Check each line of the records below for the word "批量添加销售商品" and copy those where it appears.

### Document understanding data
* * *

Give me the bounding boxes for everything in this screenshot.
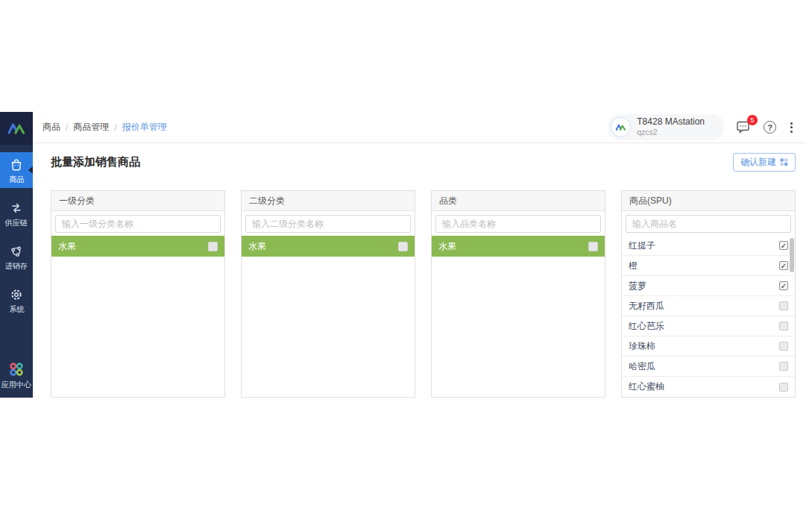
item-checkbox[interactable]: ✓ <box>779 281 788 290</box>
item-checkbox[interactable] <box>208 242 218 251</box>
list-item[interactable]: 红心芭乐 <box>622 316 795 336</box>
sidebar: 商品 供应链 <box>0 112 33 398</box>
item-label: 无籽西瓜 <box>629 300 664 313</box>
panel: 一级分类 水果 <box>51 190 225 398</box>
sidebar-item-label: 系统 <box>9 304 24 313</box>
brand-logo[interactable] <box>0 112 33 145</box>
panel-list: 水果 <box>242 236 415 257</box>
panel-title: 商品(SPU) <box>622 191 795 211</box>
panel: 商品(SPU) 红提子✓橙✓菠萝✓无籽西瓜红心芭乐珍珠柿哈密瓜红心蜜柚 <box>621 190 796 398</box>
breadcrumb-separator: / <box>66 122 68 133</box>
panel-title: 一级分类 <box>51 191 224 211</box>
app-window: 商品 供应链 <box>0 112 805 398</box>
item-checkbox[interactable] <box>779 301 788 310</box>
user-meta: T8428 MAstation qzcs2 <box>637 116 705 137</box>
list-item[interactable]: 菠萝✓ <box>622 276 795 296</box>
list-item[interactable]: 哈密瓜 <box>622 357 795 377</box>
sidebar-item-goods[interactable]: 商品 <box>0 152 33 188</box>
user-subtitle: qzcs2 <box>637 128 705 137</box>
user-name: T8428 MAstation <box>637 116 705 128</box>
apps-icon <box>8 361 25 377</box>
confirm-create-label: 确认新建 <box>740 156 776 169</box>
sidebar-spacer <box>0 318 33 356</box>
more-menu-button[interactable] <box>788 121 795 134</box>
sidebar-item-label: 供应链 <box>5 218 28 227</box>
sidebar-item-label: 进销存 <box>5 261 28 270</box>
avatar-logo-icon <box>615 123 626 131</box>
breadcrumb-item[interactable]: 商品管理 <box>73 121 109 134</box>
item-label: 菠萝 <box>629 280 646 292</box>
topbar-right: T8428 MAstation qzcs2 5 <box>608 114 795 140</box>
confirm-create-button[interactable]: 确认新建 <box>733 153 796 172</box>
list-item[interactable]: 水果 <box>242 236 415 257</box>
avatar <box>611 117 631 137</box>
panel: 品类 水果 <box>431 190 605 398</box>
help-icon: ? <box>764 121 776 134</box>
search-input[interactable] <box>245 215 411 233</box>
item-checkbox[interactable] <box>779 383 788 392</box>
page: 商品 供应链 <box>0 0 812 514</box>
content: 批量添加销售商品 确认新建 一级分类 水果 <box>33 143 805 398</box>
item-label: 红提子 <box>629 239 655 252</box>
title-row: 批量添加销售商品 确认新建 <box>51 153 796 172</box>
list-item[interactable]: 红心蜜柚 <box>622 377 795 397</box>
list-item[interactable]: 水果 <box>432 236 605 257</box>
sidebar-item-label: 商品 <box>9 175 24 184</box>
inventory-icon <box>9 244 24 259</box>
sidebar-item-system[interactable]: 系统 <box>0 282 33 318</box>
search-input[interactable] <box>626 215 791 233</box>
brand-logo-icon <box>7 122 26 135</box>
sidebar-item-app-center[interactable]: 应用中心 <box>0 356 33 393</box>
gear-icon <box>9 287 24 302</box>
search-input[interactable] <box>435 215 601 233</box>
item-label: 珍珠柿 <box>629 340 655 353</box>
panel-list: 水果 <box>432 236 605 257</box>
breadcrumb-separator: / <box>114 122 116 133</box>
sidebar-item-inventory[interactable]: 进销存 <box>0 239 33 275</box>
breadcrumb-item-current[interactable]: 报价单管理 <box>122 121 167 134</box>
item-checkbox[interactable]: ✓ <box>779 261 788 270</box>
sidebar-item-label: 应用中心 <box>1 380 31 389</box>
list-item[interactable]: 红提子✓ <box>622 236 795 256</box>
panel-list: 水果 <box>51 236 224 257</box>
list-item[interactable]: 珍珠柿 <box>622 336 795 357</box>
item-checkbox[interactable]: ✓ <box>779 241 788 250</box>
item-label: 哈密瓜 <box>629 360 655 373</box>
item-label: 水果 <box>58 240 76 253</box>
kebab-menu-icon <box>788 121 795 134</box>
breadcrumb-item[interactable]: 商品 <box>43 121 60 134</box>
panel-search <box>622 211 795 236</box>
item-checkbox[interactable] <box>779 342 788 351</box>
page-title: 批量添加销售商品 <box>51 155 140 169</box>
panel-list: 红提子✓橙✓菠萝✓无籽西瓜红心芭乐珍珠柿哈密瓜红心蜜柚 <box>622 236 795 397</box>
list-item[interactable]: 水果 <box>51 236 224 257</box>
panel-search <box>51 211 224 236</box>
sidebar-item-supply-chain[interactable]: 供应链 <box>0 195 33 231</box>
panel-search <box>432 211 605 236</box>
category-panels: 一级分类 水果 二级分类 水果 品类 水果 商品(SPU) 红提子✓橙✓菠萝✓无… <box>51 190 796 398</box>
panel-title: 二级分类 <box>242 191 415 211</box>
notification-badge: 5 <box>747 115 758 125</box>
item-checkbox[interactable] <box>398 242 408 251</box>
help-button[interactable]: ? <box>764 121 776 134</box>
panel-title: 品类 <box>432 191 605 211</box>
item-label: 水果 <box>248 240 266 253</box>
item-label: 水果 <box>438 240 456 253</box>
list-scrollbar[interactable] <box>790 238 794 272</box>
user-menu[interactable]: T8428 MAstation qzcs2 <box>608 114 724 140</box>
supply-chain-icon <box>9 201 24 216</box>
bag-icon <box>9 157 24 172</box>
breadcrumb: 商品 / 商品管理 / 报价单管理 <box>43 121 167 134</box>
list-item[interactable]: 橙✓ <box>622 256 795 276</box>
panel-search <box>242 211 415 236</box>
item-checkbox[interactable] <box>588 242 598 251</box>
main-area: 商品 / 商品管理 / 报价单管理 <box>33 112 805 398</box>
search-input[interactable] <box>55 215 221 233</box>
panel: 二级分类 水果 <box>241 190 415 398</box>
item-checkbox[interactable] <box>779 322 788 330</box>
topbar: 商品 / 商品管理 / 报价单管理 <box>33 112 805 143</box>
list-item[interactable]: 无籽西瓜 <box>622 296 795 316</box>
item-label: 红心蜜柚 <box>629 380 664 393</box>
item-checkbox[interactable] <box>779 362 788 371</box>
messages-button[interactable]: 5 <box>736 120 752 134</box>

* * *

### Solution below
content: 批量添加销售商品 确认新建 一级分类 水果 <box>33 143 805 398</box>
title-row: 批量添加销售商品 确认新建 <box>51 153 796 172</box>
page-title: 批量添加销售商品 <box>51 155 140 169</box>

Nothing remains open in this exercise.